A simulation model with Vensim

In this work we can see the distinguishing characteristics of innovating companies and the steps followed in the construction of the model, the structure of the latest version, the behaviour obtained from this structure and the simulations and analyses of sensitivity that have been made. Lastly, they are explained the most suitable policies and the objectives which should be followed by innovating companies.

The specialists and the bibliography that deal with this subject indicate that the distinguishing characteristics of innovating companies are: small size, environment with rapidly changing technology, high technological risk, need for investment in R+D, government aid policies and programs, difficulty of access to raw materials, difficulty in obtaining qualified staff, difficulty in the channels of distribution, markets without protective borders, attractive margins, financial difficulties, and need for government aid.

The model is divided into three main areas: the R+D Area, the Production and Market Area, and the Financial and Management Area. We can see how the R+D expenses make it possible to employ scientific staff who generate lines of production which lead to deliveries based on the current production capacity. Moreover, the quality of the products influences the price, and this, combined with the deliveries, defines the turnover. The turnover makes it possible to obtain a profit.

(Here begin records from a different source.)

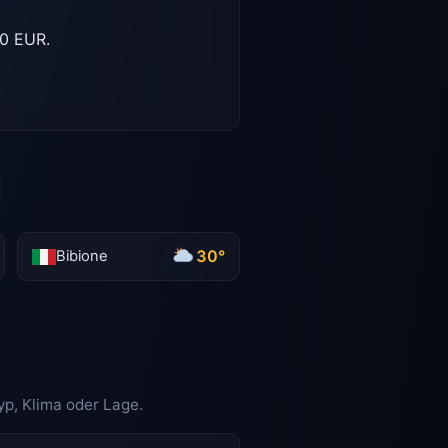
0 EUR.
d
30°
Bibione
yp, Klima oder Lage.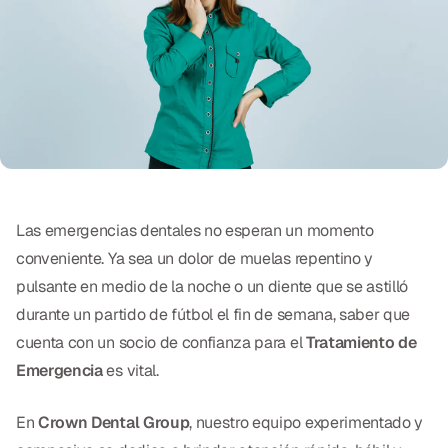
Exámenes Orales
Tratamiento Periodontal
Programa Preventivo
Tratamiento de Conducto
Protectores Bucales Deportivos
Las emergencias dentales no esperan un momento
RESTAURATIVO
conveniente. Ya sea un dolor de muelas repentino y
pulsante en medio de la noche o un diente que se astilló
All-on-4
durante un partido de fútbol el fin de semana, saber que
All-on-6
cuenta con un socio de confianza para el
Tratamiento de
Emergencia
es vital.
Coronas y Fundas
Puentes Dentales
En
Crown Dental Group
, nuestro equipo experimentado y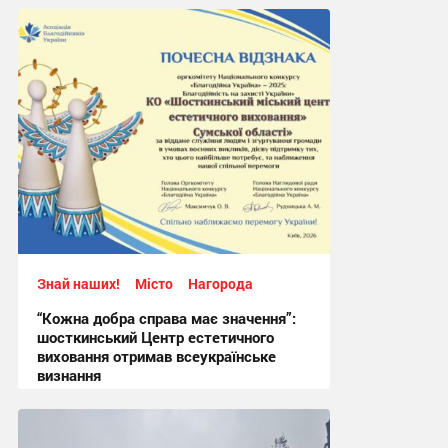
Знай наших!
Місто
Нагорода
“Кожна добра справа має значення”:
шосткинський Центр естетичного
виховання отримав всеукраїнське
визнання
10:48, 11.07.2026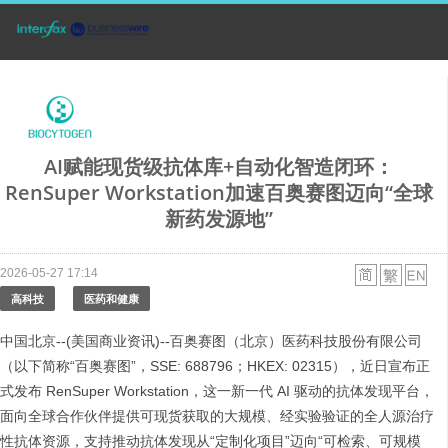
AI赋能现货级抗体库+自动化智造闭环：
RenSuper Workstation加速百奥赛图迈向“全球
新药发源地”
2026-05-27 17:14
高科技
医药和健康
中国北京--(美国商业资讯)--百奥赛图（北京）医药科技股份有限公司
（以下简称“百奥赛图”，SSE: 688796；HKEX: 02315），近日宣布正
式发布 RenSuper Workstation，这一新一代 AI 驱动的抗体发现平台，
面向全球合作伙伴提供可现货获取的大规模、经实验验证的全人源治疗
性抗体资源，支持推动抗体发现从“定制化项目”迈向“可检索、可规模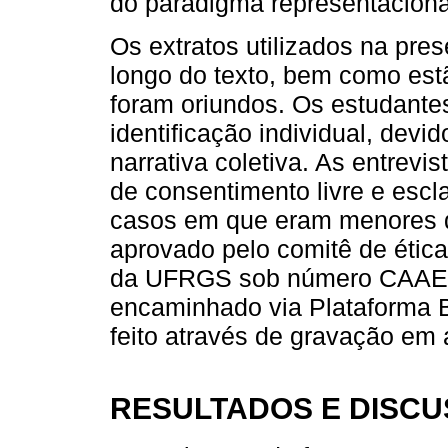
do paradigma representaciona
Os extratos utilizados na pr
longo do texto, bem como estã
foram oriundos. Os estudante
identificação individual, dev
narrativa coletiva. As entrevi
de consentimento livre e escl
casos em que eram menores de
aprovado pelo comitê de ética
da UFRGS sob número CAAE 7
encaminhado via Plataforma Bra
feito através de gravação em á
RESULTADOS E DISC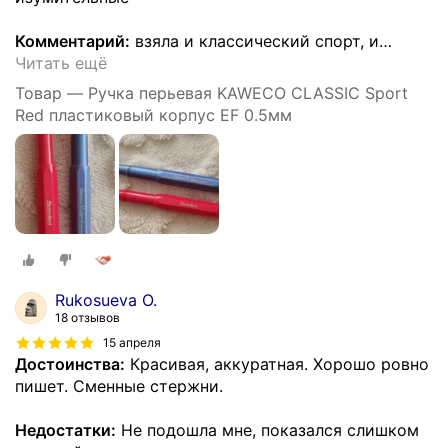
Комментарий:
взяла и классический спорт, и
…
Читать ещё
Товар — Ручка перьевая KAWECO CLASSIC Sport
Red пластиковый корпус EF 0.5мм
Rukosueva O.
18 отзывов
15 апреля
Достоинства:
Красивая, аккуратная. Хорошо ровно
пишет. Сменные стержни.
Недостатки:
Не подошла мне, показался слишком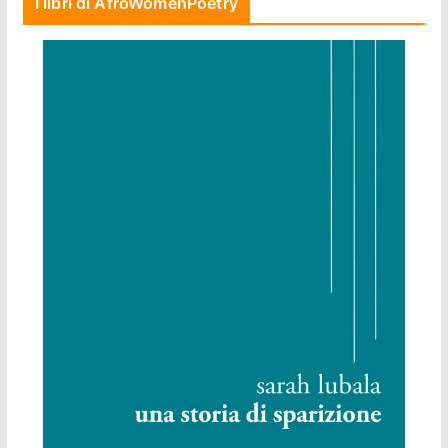
I libri di AfroWomenPoetry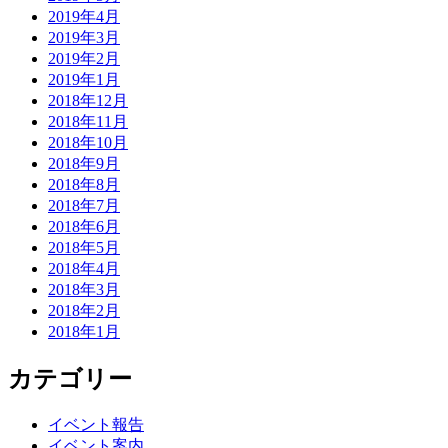
2019年4月
2019年3月
2019年2月
2019年1月
2018年12月
2018年11月
2018年10月
2018年9月
2018年8月
2018年7月
2018年6月
2018年5月
2018年4月
2018年3月
2018年2月
2018年1月
カテゴリー
イベント報告
イベント案内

The cash situation limits the volume of the production capacity. In turn the fixed assets, which is the accounting expression for the production capacity, influence the desired profit. When this is higher than the real profit, there tend to be cuts in the R+D expenditure. Although I will explain the main elements below, an overall view allows us to observe the existence of positive and negative loops. The former will by themselves lead the company to an exponential growth or a rapid collapse. The latter will act as stabilizers of the former.

We can clearly see the inputs and outputs of each area. Thus, the R+D Area receives the input of the R+D expenditure from the Finance and Management Area, giving as an output products of a certain quality. the Production and Market Area receives these outputs, together with the cash situation, and gives as an output deliveries at a certain price and production capacity. Lastly, on the basis of these inputs the Financial and Management Area offers a given R+D expenditure as an output. We will now see the main elements and relations of the model.

THE RESEARCH AND DEVELOPMENT AREA

This is a key area in the model, showing the elements which affect the generation of products. It includes:

Scientific staff: These are persons who may be employed on the basis of the R+D expenditure. It is divided into two groups, the Scientific Staff devoted to R+D and the Scientific Staff devoted to production. Although initially all the scientific staff are devoted to R+D, after the launching of the first line of products they are divided into two groups.

Scientific progress: The scientific progress of the company develops on the basis of the number of employees devoted to research, and is hindered by the scientific difficulty of the chosen area of work and by the scientific level of the R+D work of the company.

Scientific difficulty: The degree of scientific difficulty of the area in which the company wishes to introduce its products, which may be high if it wishes to offer products with the latest technology, or low otherwise.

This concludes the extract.